Google Cloud CRITICAL
Requests failing for Cloud Armor customers in asia-southeast1
March 9, 2023 · 09:30 AM UTC – 10:24 AM UTC · Duration: 54min
Affected Services
Cloud ArmorGoogle Cloud Networking
Timeline
12:07 AM
Incident Report
Summary
On Thursday, 9 March 2023, Cloud Armor experienced a service outage in the asia-southeast1 region for a duration of 49 minutes. To our Cloud Armor customers whose services were impacted during this disruption, we sincerely apologize. This is not the level of quality and reliability we strive to offer you, and we are taking immediate steps to improve the platform’s performance and availability.
Root Cause
Cloud Armor allows Google Cloud (GCP) customers to configure Web Application Firewall (WAF) and other application-level filtering policies to protect their applications and services exposed to the Internet via external HTTP(S) load balancers and TCP/SSL proxies. For every incoming request, Cloud Armor evaluates the user-configured security policy before it is proxied back to the customer backend. In order to evaluate the policy, Cloud Armor makes complex and computationally intensive evaluations based on customer supplied configurations at the edge of Google’s network. Policies can be changed by customers at any time, and changes propagate within minutes.
On Thursday, 9 March 2023 at 01:35 US/Pacific, a specific configuration was applied which, when combined with incoming traffic patterns, triggered a latent bug that resulted in a failure of Cloud Armor services in the asia-southeast1 region.
Remediation and Prevention
Google engineers were alerted to the issue by internal monitoring systems on 9 March 2023 at 01:43 US/Pacific and immediately started an investigation. At 02:16 US/Pacific, engineers identified a single customer configuration as the likely cause of the issue. At 02:20 US/Pacific, engineers removed and locked the configuration at which time the service began to recover. The service fully recovered by 02:24 US/Pacific on 9 March 2023.

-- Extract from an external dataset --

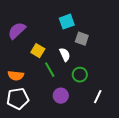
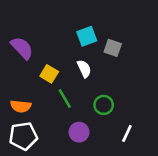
purple semicircle: (17, 31) -> (22, 48), turned 90
gray square: (82, 39) -> (113, 48), moved
white semicircle: (65, 55) -> (84, 69), moved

Google is committed to quickly and continually improving our technology and operations to prevent service disruptions. We appreciate your patience and apologize again for any potential impact to your organization. We are taking immediate steps to prevent a recurrence and improve reliability in the future.
A fix for the latent bug has been deployed to production as of Friday, 17 March 2023.
More robust configuration validations and run time checks are being put in place, including manual testing and automated unit tests.
Detailed Description of Impact
On 9 March 2023 from 01:35 to 02:24 US/Pacific, approximately 50% of Cloud Armor customer security policies would not have been applied for projects in the asia-southeast1 region.
01:23 AM
Mini Incident Report
We apologize for the inconvenience this service disruption/outage may have caused. We would like to provide some information about this incident below. Please note, this information is based on our best knowledge at the time of posting and is subject to change as our investigation continues. If you have experienced impact outside of what is listed below, please reach out to Google Cloud Support using https://cloud.google.com/support ..
(All Times US/Pacific)
Incident Start: 09 March, 2023 01:35
Incident End: 09 March, 2023 02:24
Duration: 49 minutes
Affected Services and Features:
Cloud Armor
Regions/Zones: asia-southeast1
Description:
Cloud Armor experienced failed requests and customer policies were unable to be applied. The preliminary root cause appears to be due to a configuration issue in conjunction with high incoming traffic. Google will be completing a full Incident Report in the following days that will provide a full root cause.
Customer Impact:
Customers experienced failed requests and Cloud Armor customer policies were not being applied.
10:34 AM
The issue with Cloud Armor has been resolved for all affected users as of Thursday, 2023-03-09 02:30 US/Pacific.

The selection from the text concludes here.